Columbus Day Celebrates Western Civilization By Thomas Bowden

On October 12, 1492, Christopher Columbus discovered the New World.

We need not evade or excuse Columbus’s flaws--his religious zealotry, his enslavement and oppression of natives--to recognize that he made history by finding new territory for a civilization that would soon show mankind how to overcome the age-old scourges of slavery, war, and forced religious conversion.

On Columbus Day, we celebrate the civilization whose philosophers and mathematicians, men such as Aristotle, Archimedes, and Euclid, displaced otherworldly mysticism by discovering the laws of logic and mathematical relationships, demonstrating to mankind that reality is a single realm accessible to human understanding.

On Columbus Day, we celebrate the civilization whose scientists, men such as Galileo, Newton, Darwin, and Einstein, banished primitive superstitions by discovering natural laws through the scientific method, demonstrating to mankind that the universe is both knowable and predictable.

On Columbus Day, we celebrate the civilization whose political geniuses, men such as John Locke and the Founding Fathers, defined the principles by which bloody tribal warfare, religious strife, and, ultimately, slavery could be eradicated by constitutional republics devoted to protecting life, liberty, property, and the selfish pursuit of individual happiness.

On Columbus Day, we celebrate the civilization whose entrepreneurs, men such as Rockefeller, Ford, and Gates, transformed an inhospitable wilderness populated by frightened savages into a wealthy nation of self-confident producers served by highways, power plants, computers, and thousands of other life-enhancing products.

On Columbus Day, in sum, we celebrate Western civilization as history’s greatest cultural achievement.

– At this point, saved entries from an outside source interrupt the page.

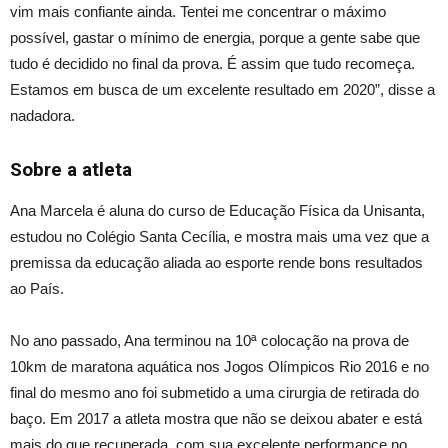
vim mais confiante ainda. Tentei me concentrar o máximo
possível, gastar o mínimo de energia, porque a gente sabe que
tudo é decidido no final da prova. É assim que tudo recomeça.
Estamos em busca de um excelente resultado em 2020”, disse a
nadadora.
Sobre a atleta
Ana Marcela é aluna do curso de Educação Física da Unisanta,
estudou no Colégio Santa Cecília, e mostra mais uma vez que a
premissa da educação aliada ao esporte rende bons resultados
ao País.
No ano passado, Ana terminou na 10ª colocação na prova de
10km de maratona aquática nos Jogos Olímpicos Rio 2016 e no
final do mesmo ano foi submetido a uma cirurgia de retirada do
baço. Em 2017 a atleta mostra que não se deixou abater e está
mais do que recuperada, com sua excelente performance no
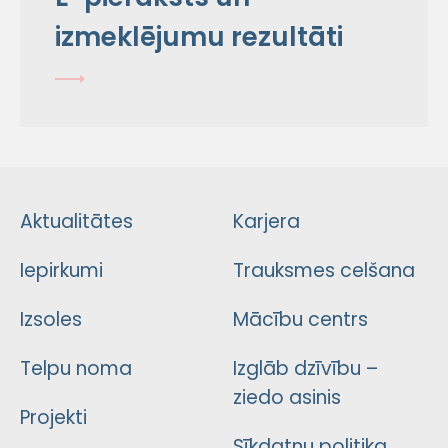
izmeklējumu rezultāti
Aktualitātes
Karjera
Iepirkumi
Trauksmes celšana
Izsoles
Mācību centrs
Telpu noma
Izglāb dzīvību –
ziedo asinis
Projekti
Sīkdatņu politika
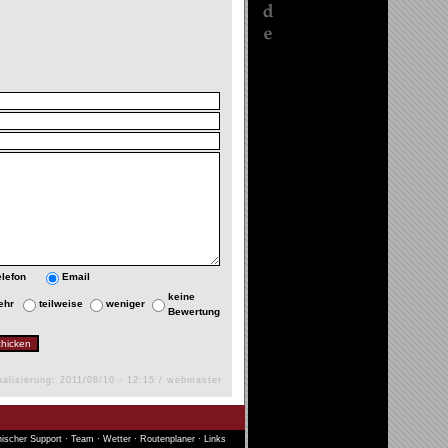
elefon
Email
keine
ehr
teilweise
weniger
Bewertung
ualisierung: 2011/08/10 - 12:15 / webmaster
ischer Support
·
Team
·
Wetter
·
Routenplaner
·
Links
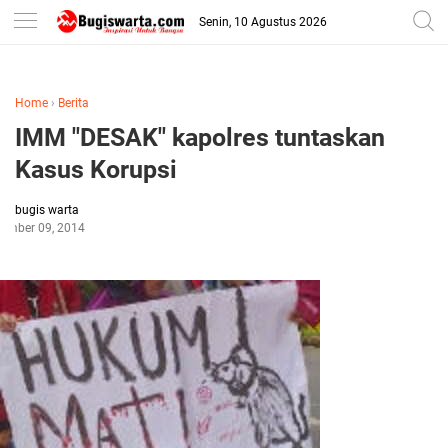
-->
Senin, 10 Agustus 2026
Home
›
Berita
IMM "DESAK" kapolres tuntaskan
Kasus Korupsi
bugis warta
ember 09, 2014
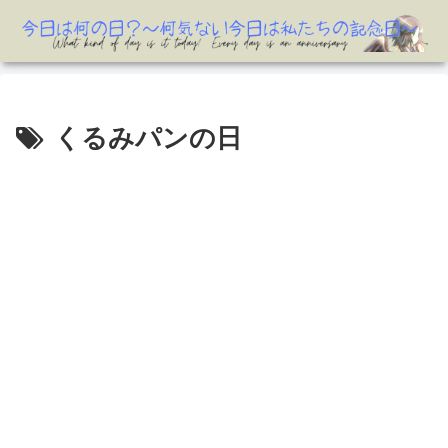
くるみパンの日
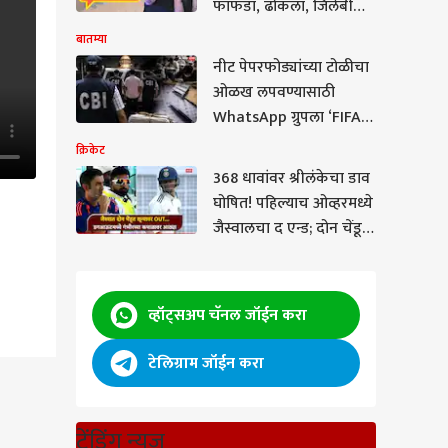
फाफडा, ढोकला, जिलेबीची
पार्टी द्यायला वेळ पण संसदेत
बातम्या
साधं डोकावून जायला वेळ
नीट पेपरफोड्यांच्या टोळीचा
नाही, हा जनतेचा अपमान;
ओळख लपवण्यासाठी
संजय राऊतांचा सडकून
WhatsApp ग्रुपला ‘FIFA
प्रहार
World Cup 2026’ नाव
क्रिकेट
अन् ‘कैलाश-शिवालिक’ कोड
368 धावांवर श्रीलंकेचा डाव
घोषित! पहिल्याच ओव्हरमध्ये
जैस्वालचा द एन्ड; दोन चेंडूत
शून्यावर OUT,
डगआऊटमध्ये गंभीरच्या
कपाळावर आठ्या
व्हॉट्सअप चॅनल जॉईन करा
टेलिग्राम जॉईन करा
दाऊद
ल...
ट्रेंडिंग न्यूज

What better reason could there be for a holiday?
In another op-ed on Fox News.com, Let's Take Back Columbus Day, Bowden said this:

We’ve been taught that Columbus opened the way for rapacious European settlers to unleash a stream of horrors on a virgin continent: slavery, racism, warfare, epidemic, and the cruel oppression of Indians.

This modern view of Columbus represents an unjust attack upon both our country and the civilization that made it possible. Western civilization did not originate slavery, racism, warfare, or disease--but with America as its exemplar, that civilization created the antidotes. How? By means of a set of core ideas that set Western civilization apart from all others: reason and individualism.

Excerpts from an op-ed in Pittsburgh Tribune-Review, October 10, 2008, Columbus was a hero [No longer available online]

By Dimitri Vassilaros

Christopher Columbus could not have discovered a better spokesman than Thomas A. Bowden.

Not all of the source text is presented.